Genetic Algorithms for image reconstruction 🧬

Tip

All code for this project can be found my github page

Introduction

Figure 1: Best individual, target and two loss metrics

Genetic algorithms are a beautiful subset in the machine learning domain, that use evolutionairy techniques to arrive to solutions that other algorithms have trouble at. These techniques include the combining of solutions, often called crossover, and the slightly altering of solutions, called mutations.

In this post, I’ll show two versions genetic algorithms that can be used for image reconstruction given a target image. In the real world, it will have few applications but it’s a great theoretical exercise and practice for understanding of the algorithms and image manipulation.
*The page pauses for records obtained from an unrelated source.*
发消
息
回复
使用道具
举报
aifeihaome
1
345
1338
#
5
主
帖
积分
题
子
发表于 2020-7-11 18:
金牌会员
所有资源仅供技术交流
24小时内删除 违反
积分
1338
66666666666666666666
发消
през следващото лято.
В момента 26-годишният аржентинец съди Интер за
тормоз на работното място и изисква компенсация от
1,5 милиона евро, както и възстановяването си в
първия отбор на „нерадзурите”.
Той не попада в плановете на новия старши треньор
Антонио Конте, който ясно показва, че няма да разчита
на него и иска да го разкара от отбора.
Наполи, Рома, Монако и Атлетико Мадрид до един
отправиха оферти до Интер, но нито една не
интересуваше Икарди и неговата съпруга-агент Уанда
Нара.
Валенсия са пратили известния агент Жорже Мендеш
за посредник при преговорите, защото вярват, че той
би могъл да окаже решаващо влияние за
However, they are unmistakingly usefull and have been applied in many domains, one being Neural Architecture Search, a method to find the best architecture for a neural network given a specific problem.
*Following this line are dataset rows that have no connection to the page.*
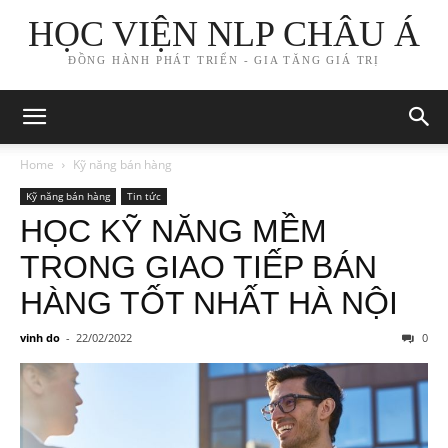
HỌC VIỆN NLP CHÂU Á
ĐỒNG HÀNH PHÁT TRIỂN - GIA TĂNG GIÁ TRỊ
Home
Kỹ năng bán hàng
Kỹ năng bán hàng
Tin tức
HỌC KỸ NĂNG MỀM
TRONG GIAO TIẾP BÁN
HÀNG TỐT NHẤT HÀ NỘI
vinh do
-
22/02/2022
0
While other optimization methods, such a gradient descent, are incredibly powerful for problems that provide a smooth non-stochastic optimization curve, they frequently lack the variance needed for problems with solutions not easily findable following a single trajectory in parameter space. This is where genetic algorithms can provide unexpected solutions.
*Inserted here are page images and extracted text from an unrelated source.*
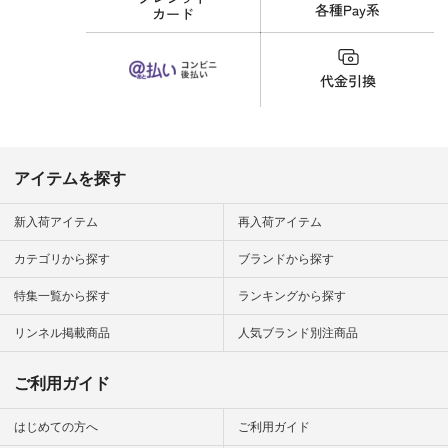
ar
雑貨 #松尾ミユキ
#natulan #
#aoneco #アオネコ
デ #コー
#natulan #ナチュラ
 #ファッ
ン #natulan_official.
ナチュラル
ン #日々
#暮らしを
シンプルラ
ンプルコー
女子 #夏コ
夏コーデ #
アイテムを探す
#コーデ #
ネン
ficial.
新入荷アイテム
再入荷アイテム
カテゴリから探す
ブランドから探す
特集一覧から探す
ランキングから探す
リンネル掲載商品
人気ブランド別注商品
ご利用ガイド
はじめての方へ
ご利用ガイド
As in nature, genetic algorithms are based on natural selection and survival of the fittest. That means that each iteration, we select the best candidates for the problem at hand and continue with those. Each individual represents a solutions, and by slightly altering and combining solutions we hope to come to a better solution each iteration. As you can understand, this is a very generic approach that can be applied to all types of problems.

The algorithm

Generally, the algorithms for genetic algorithms follows roughly the same outline and is as follows:

pop = create initial popluation with n individuals

for i in n_iterations:
    1. randomly combine/reproduce individuals
    2. randomly mutate individuals
    3. retain fittest individuals

Mutations

Let’s start with the most simple version of changes made to candidates: mutations. In any organism with DNA (or some form of it), we see mutations; slight changes in the genetic code. In organism, it’s typically the results of an incorrect copy of DNA code, but in this case we are intentionally applying mutation to create slight variations.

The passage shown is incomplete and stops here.